Carnival Row

Maybe i'm just seeing things but it feels like a lot showrunners are abandoning ship more often nowadays? Maybe it's normal and I've just not noticed before, but maybe the publisher intrudes too much now to stick around for too long.
 
Maybe i'm just seeing things but it feels like a lot showrunners are abandoning ship more often nowadays? Maybe it's normal and I've just not noticed before, but maybe the publisher intrudes too much now to stick around for too long.

The studios don't let the creatives create, they don't want to commision shows they want to control them, so they have to hire people they can control and whom will be happy to do as they're told and take the job, even though they aren't qualified, like the idots running RoP. So anyone with any talent so skip from job to job where they can have some freedom. Studios are driven almost entirely by money, by politics, by what NF etc want and their algorythmns. Theirs and those buying their shows.

Is this every show and every film? no, of course not but it's a good percentage.

It's a production line of copy paste numbers driven crap, made to run x episodes of a certain length aimed at x demographic to fill x slot on x streaming service, with this message and that message, hitting this plot point and that at certain times. It's trend following, it's safe, and it's designed to take as few risks as possible, like games, like moves, keep recycling the same old IP's, remaking the same old films/games/shows...
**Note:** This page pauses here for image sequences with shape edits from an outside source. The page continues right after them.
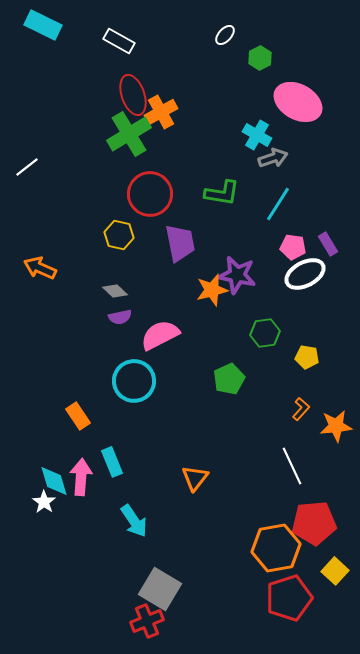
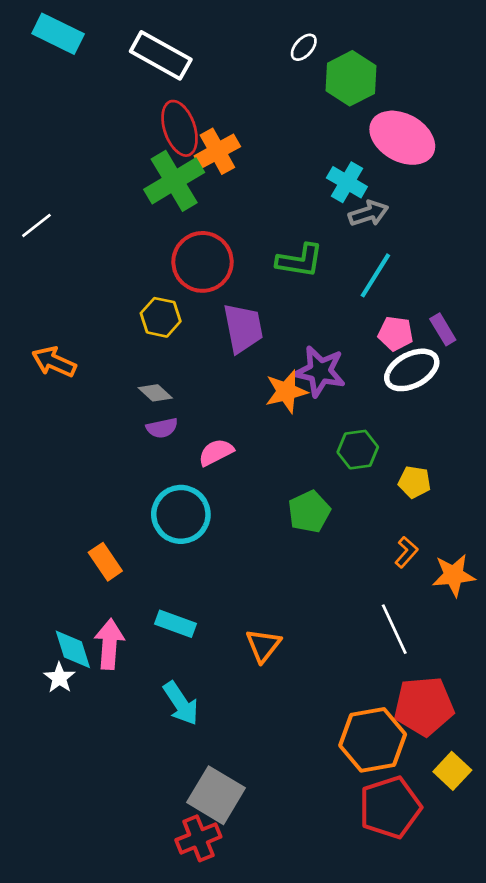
white rectangle: (119, 41) -> (161, 55), size x1.4
green hexagon: (260, 58) -> (351, 78), size x1.6
pink semicircle: (160, 335) -> (216, 452), size x0.7
cyan rectangle: (112, 462) -> (175, 624), moved, turned -48

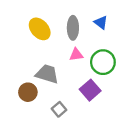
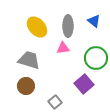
pink triangle: (76, 55) -> (63, 48), moved
gray trapezoid: (47, 74) -> (29, 60), moved

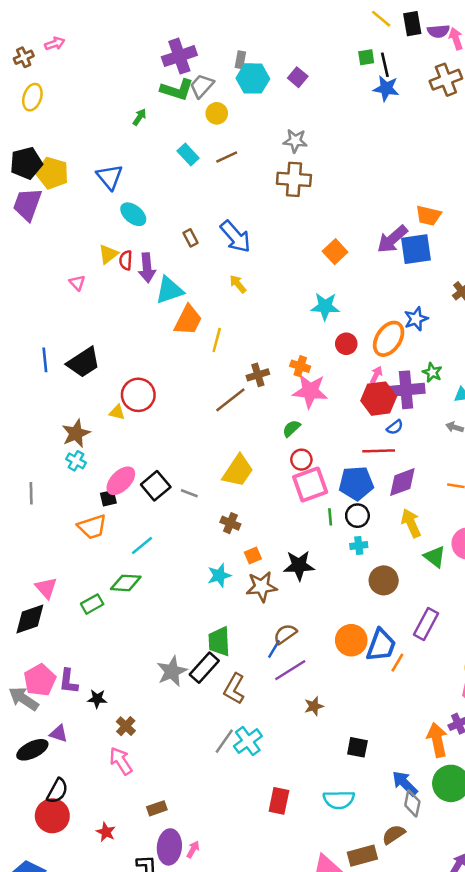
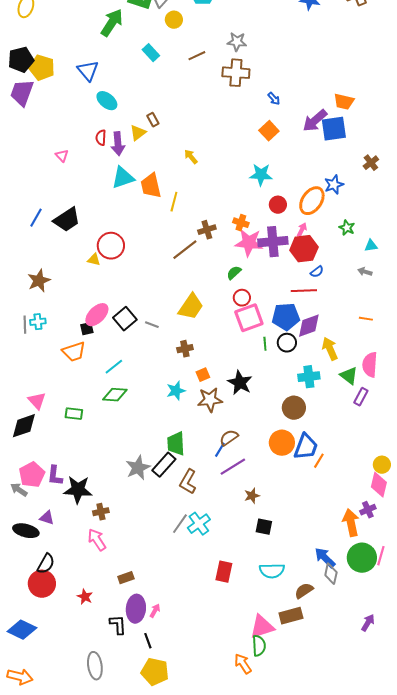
green arrow: (139, 117) -> (112, 23), size x2.0
brown line: (227, 157) -> (197, 56), moved
blue arrow: (235, 237) -> (274, 99), moved, size x0.5
yellow triangle: (108, 254) -> (138, 133), moved
cyan triangle: (169, 290) -> (123, 178), moved
orange trapezoid: (188, 320) -> (151, 186), turned 140
blue line: (45, 360) -> (36, 218), turned 36
purple cross: (406, 390) -> (273, 242), moved
brown star: (76, 433) -> (39, 281), moved
cyan cross: (76, 461) -> (38, 322), moved, turned -35
purple diamond: (402, 482) -> (309, 326), moved
brown cross: (230, 523) -> (185, 349), turned -35
cyan cross: (359, 546) -> (309, 377), moved, size x1.5
black star: (299, 565) -> (240, 383), turned 30
brown circle: (384, 580) -> (294, 408), moved
green diamond: (126, 583) -> (115, 395), moved
green rectangle: (92, 604) -> (74, 414), turned 36
purple rectangle: (426, 624) -> (361, 397), moved, size x0.7
gray arrow: (24, 699) -> (19, 490), size x0.7
black star: (97, 699) -> (78, 490), size x1.8
brown cross: (126, 726) -> (101, 512), turned 35
black square: (357, 747) -> (264, 527), moved
black ellipse: (32, 750) -> (26, 531), turned 40
brown semicircle: (394, 834) -> (304, 591), moved

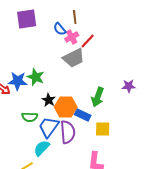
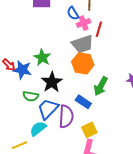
red line: (88, 41) -> (99, 29), turned -35
blue star: (18, 81) -> (22, 70), moved
black star: (49, 100) -> (52, 82), size x1.5
orange hexagon: (66, 107) -> (83, 63), moved
yellow square: (103, 129) -> (89, 130), moved, turned -35

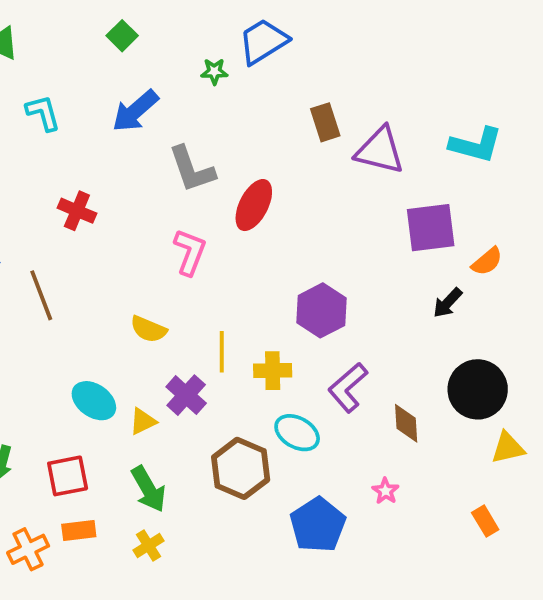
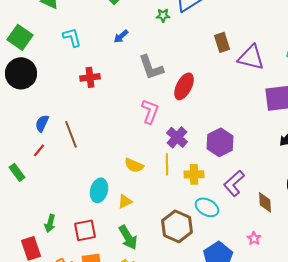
blue arrow: (135, 111) -> (121, 36), size x0.6
red cross: (77, 211) -> (90, 77), moved, turned -30
yellow semicircle: (148, 329) -> (134, 165), moved
purple cross: (186, 395) -> (177, 137), moved
cyan ellipse: (94, 401) -> (99, 190), turned 70

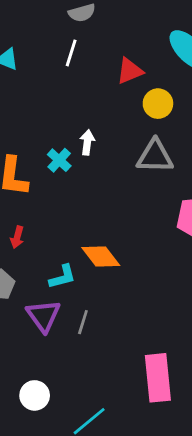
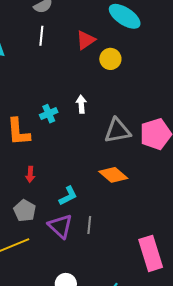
white arrow: (87, 142) -> (81, 104), moved
gray triangle: (155, 156) -> (117, 131), moved
cyan cross: (59, 160) -> (49, 114), turned 36
orange diamond: (101, 257) -> (113, 175), moved

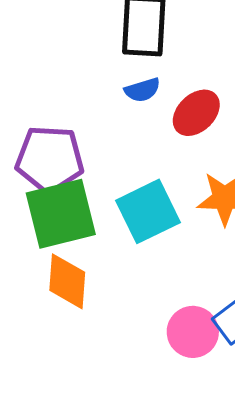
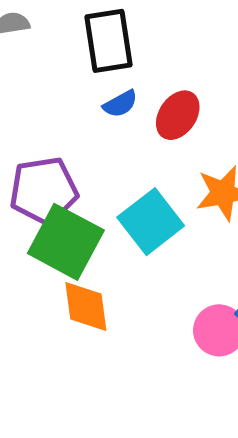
green square: (61, 214) -> (66, 242), turned -36

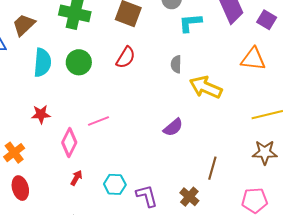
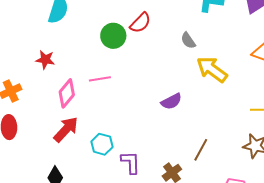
green circle: (79, 62) -> (113, 36), moved
gray semicircle: (176, 64) -> (188, 41), turned -48
red arrow: (76, 178) -> (66, 129), size x1.8

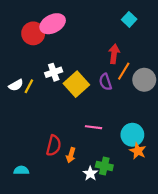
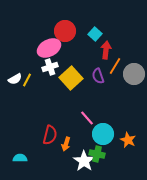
cyan square: (129, 19) -> (95, 34), moved
pink ellipse: (53, 24) -> (49, 48), moved
red circle: (33, 33) -> (65, 31), moved
pink line: (94, 127) -> (87, 118), turned 42
cyan circle: (132, 135) -> (103, 134), moved
white star: (90, 174) -> (84, 161), size x1.5

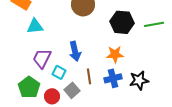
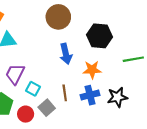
green line: (154, 24) -> (133, 59), moved
blue arrow: (75, 51) -> (66, 54), moved

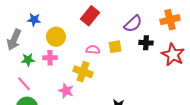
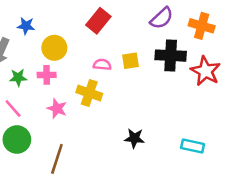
orange cross: (170, 20) -> (202, 26), turned 30
purple semicircle: (133, 24) -> (162, 18), moved
black cross: (146, 43) -> (171, 56), size x1.6
pink star: (66, 91) -> (57, 109), moved

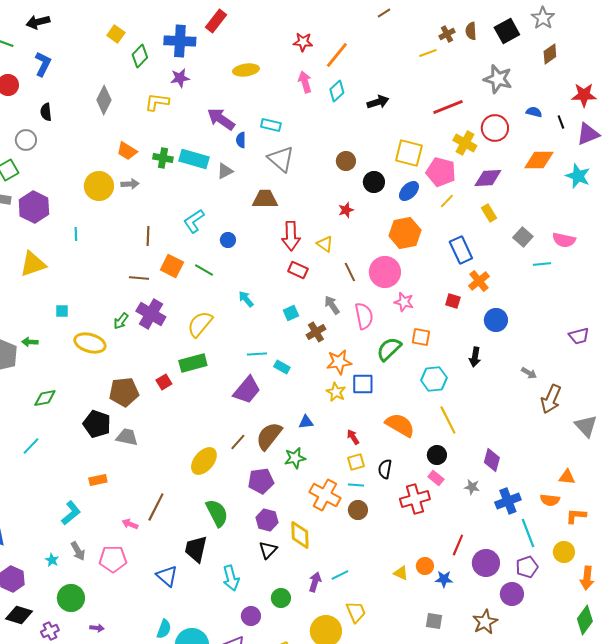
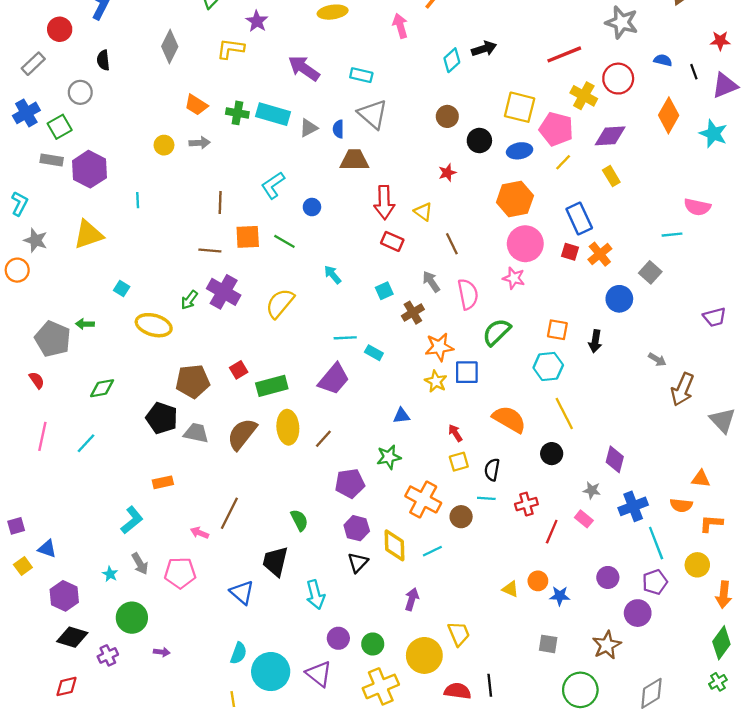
purple star: (180, 78) -> (257, 21), turned -30
cyan diamond: (337, 91) -> (452, 60), moved
red star: (584, 95) -> (720, 41), size x0.7
blue semicircle: (241, 140) -> (338, 129), moved
orange diamond: (539, 160) -> (669, 115), turned -60
yellow circle: (99, 186) -> (164, 145), size x0.6
blue ellipse: (409, 191) -> (520, 151), turned 35
gray square: (523, 237) -> (650, 272), moved
orange square: (172, 266) -> (248, 237), turned -30
pink circle: (385, 272) -> (525, 244), moved
red square: (453, 301) -> (570, 252), moved
cyan square: (62, 311) -> (122, 288), turned 32
orange square: (421, 337) -> (557, 330), moved
green rectangle: (193, 363) -> (272, 386), moved
brown semicircle: (269, 436) -> (242, 434), moved
yellow ellipse: (204, 461) -> (288, 427), moved, turned -44
pink rectangle: (436, 478) -> (584, 519), moved
cyan line: (356, 485) -> (486, 498), moved
red cross: (415, 499) -> (526, 504), size x0.7
green semicircle: (217, 513) -> (299, 520), size x0.7
red line: (458, 545) -> (552, 532), moved
purple circle: (486, 563) -> (608, 577), size x0.7
cyan line: (340, 575) -> (432, 551), moved
green circle: (281, 598) -> (373, 644), moved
It's far from all content but a lot of it, it's just a formula, subscribe, consume, repeat where mediocrity is now a good show.
 
Maybe i'm just seeing things but it feels like a lot showrunners are abandoning ship more often nowadays? Maybe it's normal and I've just not noticed before, but maybe the publisher intrudes too much now to stick around for too long.
I suspect given that there has been quite a long delay between seasons for a lot of shows over the last few years, a lot of them might have ended up with other commitments that conflicted as you can't really hang around hoping the show you did season 1 of is going to get a season 2 and turn down work, whilst at the same time the money people and cast/crew can't necessarily wait another 6-12 months for a show runner to finish off their comittment.

An awful lot of shows/films never get past the planning stage because of things like key cast/crew not being available at the right time and the money being pulled because a network or film company needed production to start in time for the final product to be ready for a certain timeframe.

there is also the thing where 10-20 years ago unless you were really connected/followed exactly the right sites or magazines you often simply didn't hear of things like a a showrunner not carrrying on, or that a show might not be renewed it's only relatively recently that that has become more commonly public knowledge (and about the earliest examples I can think of for some of what is now readily available info was from B5 because the show runner/writer/creator spent time on newsgroups talking to fans).

I remember it only being a few years back that IMDB basically only had really simple information on a lot of things, the cast and key crew but not much else, and it seems that in the last maybe 5 years they've started listing a lot more people in their specific crew roles, and it's not normally something listed on the actual credits of a show so you needed to have information that wasn't there unless you looked for it.
 
Shame it was the last season, even with the huge wait s2 stepped everything up and really gave you the feeling of being in their world. Props to the designers of the Sparas, that will no doubt aid some peoples Knightmare fuel.